• **AIM OF THE TASK**: Where a record holds a picture, leave the picture out; otherwise repeat every record exactly.

• **RECORD SET**:
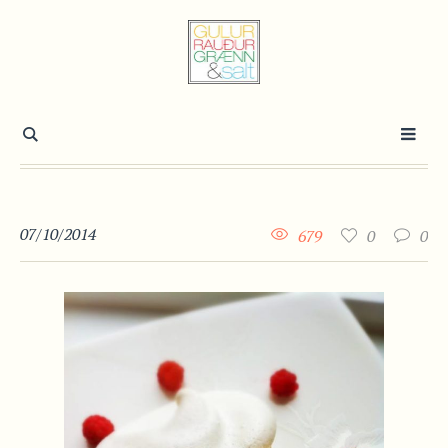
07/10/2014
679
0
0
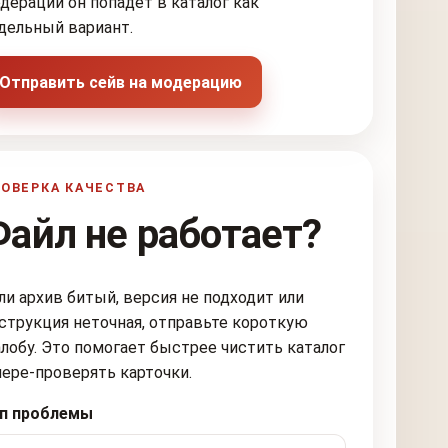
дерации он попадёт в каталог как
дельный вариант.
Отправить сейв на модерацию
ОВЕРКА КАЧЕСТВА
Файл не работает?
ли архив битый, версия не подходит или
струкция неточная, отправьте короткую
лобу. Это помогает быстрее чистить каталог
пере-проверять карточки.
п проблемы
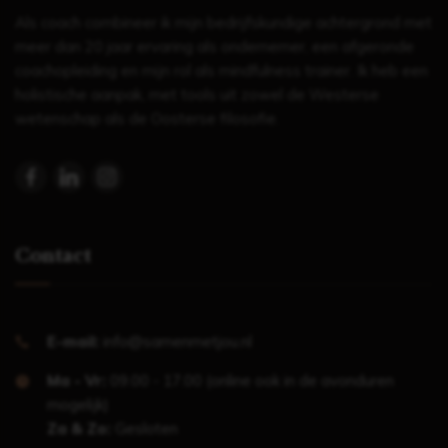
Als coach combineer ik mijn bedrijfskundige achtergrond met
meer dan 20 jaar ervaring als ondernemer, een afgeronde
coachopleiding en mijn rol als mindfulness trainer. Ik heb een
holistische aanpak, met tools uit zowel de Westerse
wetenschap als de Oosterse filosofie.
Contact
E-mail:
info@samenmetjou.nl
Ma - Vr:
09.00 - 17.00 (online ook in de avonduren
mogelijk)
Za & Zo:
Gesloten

• **EXPECTED ANSWER**:
07/10/2014
679
0
0
дерации он попадёт в каталог как
дельный вариант.
Отправить сейв на модерацию
ОВЕРКА КАЧЕСТВА
Файл не работает?
ли архив битый, версия не подходит или
струкция неточная, отправьте короткую
лобу. Это помогает быстрее чистить каталог
пере-проверять карточки.
п проблемы
Als coach combineer ik mijn bedrijfskundige achtergrond met
meer dan 20 jaar ervaring als ondernemer, een afgeronde
coachopleiding en mijn rol als mindfulness trainer. Ik heb een
holistische aanpak, met tools uit zowel de Westerse
wetenschap als de Oosterse filosofie.
Contact
E-mail:
info@samenmetjou.nl
Ma - Vr:
09.00 - 17.00 (online ook in de avonduren
mogelijk)
Za & Zo:
Gesloten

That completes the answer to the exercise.